Girlfriend X is the vanguard of a new type of program: relationship management software.
From Girlfriend X's homepage, we learn that one of the program's features is Booty Yield.
Now, imagine that you have a dedicated accountant who constantly evaluates your Booty Yield so you can determine whether any particular woman is worth the time, effort and money that you’ve invested. Are you starting to get the picture of what GirlFriend X is all about? |GirlfriendX.com|
The program not only keeps track of how often a guy scores, but has fields for all sorts of activites.
In addition to storing each woman's contact information and picture, the Girlfriend profiles include a Score Card where you track her sexual preferences, her menstrual cycles and how she styles her pubic hair.
The Yield Generator calculates your cost-per-hookup and rates the overall maintenance cost of the girl, based on the cash outlay per sexual encounter. It uses cost and activity data from your ongoing Date Log, and weights anal sex and threesomes higher than oral sex and hand jobs. |Wired|
Setting aside for a moment how incredibly offensive the entire booty yield concept is, I think the privacy (destruction) implications of this software are breath-taking.
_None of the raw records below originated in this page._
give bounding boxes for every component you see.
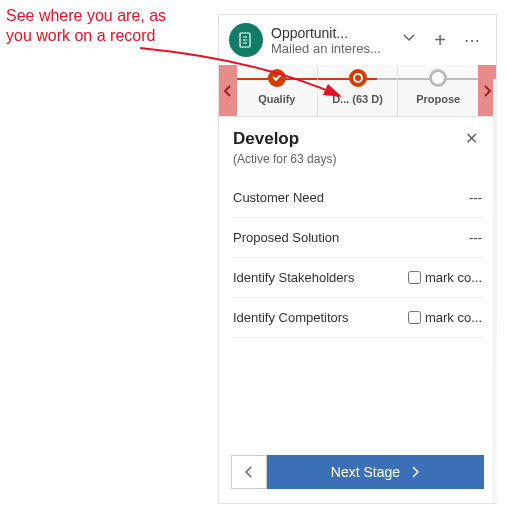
close-panel-button[interactable]: ✕	[461, 127, 482, 150]
next-stage-label: Next Stage	[331, 464, 400, 480]
field-label: Identify Competitors	[233, 310, 398, 325]
more-menu-button[interactable]: ⋯	[460, 31, 486, 50]
record-card: Opportunit... Mailed an interes... + ⋯ Q…	[218, 14, 497, 504]
field-value: ---	[469, 190, 482, 205]
chevron-right-icon	[410, 466, 420, 478]
add-button[interactable]: +	[428, 29, 452, 52]
expand-header-button[interactable]	[398, 29, 420, 51]
record-subtitle: Mailed an interes...	[271, 41, 390, 56]
field-identify-competitors[interactable]: Identify Competitors mark co...	[233, 298, 482, 338]
stage-prev-button[interactable]	[219, 65, 237, 116]
panel-title: Develop	[233, 129, 299, 149]
stage-label: D... (63 D)	[332, 93, 383, 105]
field-proposed-solution[interactable]: Proposed Solution ---	[233, 218, 482, 258]
field-checkbox[interactable]: mark co...	[408, 310, 482, 325]
stage-bar: Qualify D... (63 D) Propose	[219, 65, 496, 117]
checkbox-input[interactable]	[408, 311, 421, 324]
checkbox-input[interactable]	[408, 271, 421, 284]
next-stage-button[interactable]: Next Stage	[267, 455, 484, 489]
stage-dot-current-icon	[349, 69, 367, 87]
checkbox-label: mark co...	[425, 310, 482, 325]
stage-dot-done-icon	[268, 69, 286, 87]
field-label: Customer Need	[233, 190, 459, 205]
stage-dot-future-icon	[429, 69, 447, 87]
stage-qualify[interactable]: Qualify	[237, 65, 318, 116]
prev-stage-button[interactable]	[231, 455, 267, 489]
scrollbar[interactable]	[493, 79, 497, 503]
annotation-line2: you work on a record	[6, 27, 155, 44]
stage-label: Propose	[416, 93, 460, 105]
record-type-icon	[229, 23, 263, 57]
field-checkbox[interactable]: mark co...	[408, 270, 482, 285]
stage-develop[interactable]: D... (63 D)	[318, 65, 399, 116]
field-label: Identify Stakeholders	[233, 270, 398, 285]
stage-track: Qualify D... (63 D) Propose	[237, 65, 478, 116]
card-header: Opportunit... Mailed an interes... + ⋯	[219, 15, 496, 65]
field-value: ---	[469, 230, 482, 245]
annotation-callout: See where you are, as you work on a reco…	[6, 6, 166, 46]
annotation-line1: See where you are, as	[6, 7, 166, 24]
panel-subtitle: (Active for 63 days)	[233, 152, 482, 166]
stage-propose[interactable]: Propose	[398, 65, 478, 116]
header-text: Opportunit... Mailed an interes...	[271, 25, 390, 56]
checkbox-label: mark co...	[425, 270, 482, 285]
field-identify-stakeholders[interactable]: Identify Stakeholders mark co...	[233, 258, 482, 298]
panel-footer: Next Stage	[219, 445, 496, 503]
field-customer-need[interactable]: Customer Need ---	[233, 178, 482, 218]
stage-panel: Develop ✕ (Active for 63 days) Customer …	[219, 117, 496, 445]
field-label: Proposed Solution	[233, 230, 459, 245]
stage-label: Qualify	[258, 93, 295, 105]
record-title: Opportunit...	[271, 25, 390, 41]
Last night I was reading Jeffrey Rosen's book The Unwanted Gaze: The Destruction of Privacy in America...and I can only imagine what would have happened if Girlfriend X would have been around when Bill Clinton or George W. Bush were in college.
You know Ken Starr would have subpoena'd GirlfriendX for Bill Clinton's records. And if you can subpoena former Senator Bob Packwood's diary to shed light on a sexual harrassment case...why should Girlfirend X be given any more protection?
Information shared with a third party over unencrypted internet channels seems like a low expectation of privacy...
GirlfriendX sounds like a cheap hack of a program, but I think Regina Lynn is correct that given the popularity of online dating sites, it is only a matter of time until they begin integrating relationship management software into their interfaces.
Good news for the tabloids, I am sure.